It has been an exciting journey of jewelry design and lifestyle changes.
I was asked, “What are you going to do once you retire”? I really didn’t have a concrete plan. After 40 years of examining 18-20 patients a day, asking, “which is better one or two”? of having a routine that didn’t detour very often, I didn’t want to say exactly how I was going to spend my time. Clean my closets, work in the garden, take photography lessons, travel more, walk more, design jewelry, write, take more classes. Some of the thoughts that were floating in my head. After talking to some of my long-time, retired patients and friends, some gave me various suggestions: expand your hobby, get a part-time job, volunteer, travel, do nothing. I have done a combination of all the above.
I finally changed the time on my clocks and watches from ten minutes fast to the correct time. I turned off the alarm on my bedside clock. Some retired friends said that every day was Saturday. I didn’t want to take that mindset as I like the idea that I can make a plan or not. l enjoy being spontaneous. Do Saturday chores during the week or not.
I got a chance to read the newspapers and magazines that I had accumulated, read some books, enjoyed my house. I chopped tree branches, trimmed vines, planted flowers. Listening to music helped keep me focused and motivated. Scrolled and posted a lot more on social media. I also wanted to see how my spending would be once I stopped getting a paycheck every two weeks. I realized that with some adjustments, I could live on less and maintain my lifestyle. I started cooking from some of the recipes I had saved online and from tv. I entertained a bit more, enjoyed preparing meals, decorating the table with fresh flowers, candles and a creative tablescape. Elicited diverse topic conversations from my guests.
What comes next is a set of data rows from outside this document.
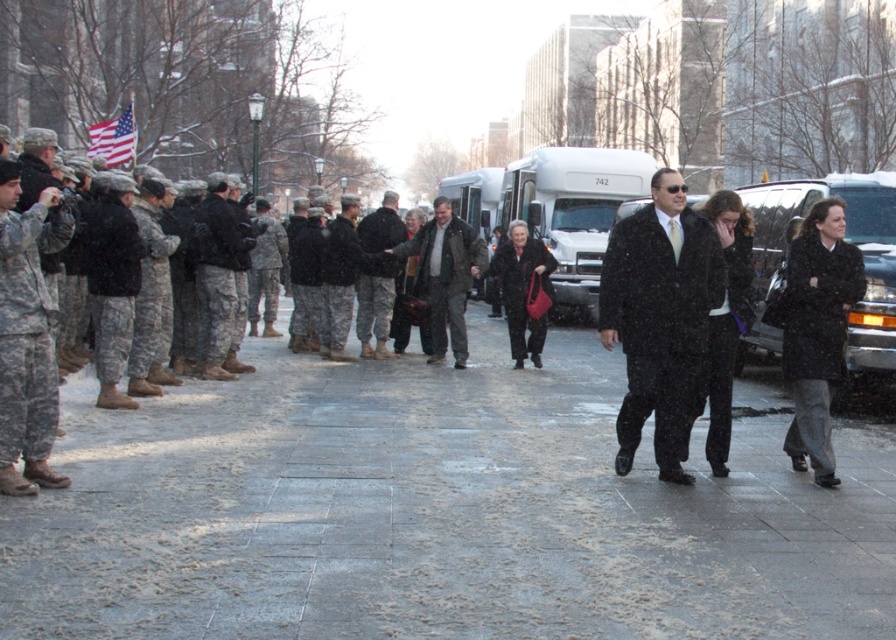 Measure the distance between black wool coat at center and dark brown leather jacket at center.

The distance of black wool coat at center from dark brown leather jacket at center is 20.27 feet.

At what (x,y) coordinates should I click in order to perform the action: click on black wool coat at center. Please return your answer as a coordinate pair (x, y). Image resolution: width=896 pixels, height=640 pixels. Looking at the image, I should click on (659, 317).

Is point (685, 369) farther from viewer compared to point (409, 253)?

No.

I want to click on black wool coat at center, so click(x=659, y=317).

Is gray concrete sidewalk at center below camouflage uniform at left?

Yes.

This screenshot has height=640, width=896. Identify the location of gray concrete sidewalk at center. (438, 512).

Which is above, camouflage uniform at center or american flag at upper left?

Positioned higher is american flag at upper left.

Can you confirm if camouflage uniform at center is positioned below american flag at upper left?

Yes.

Identify the location of camouflage uniform at center. (341, 276).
I still sit on the Optometry Alumni Board, write and edit articles, submit photographs for my National organization. Some days I can just sit and watch the neighborhood cats chill on the hillside behind my house. I can watch the squirrels maneuver and flit from tree to tree in my backyard. I have time to reflect on the good times and memories I enjoy with people I love. This has been my life for the first six months of retirement. I am anticipating the next few months and years, taking one step, one day at a time. I’m choosing to pursue my happiness through creative endeavors.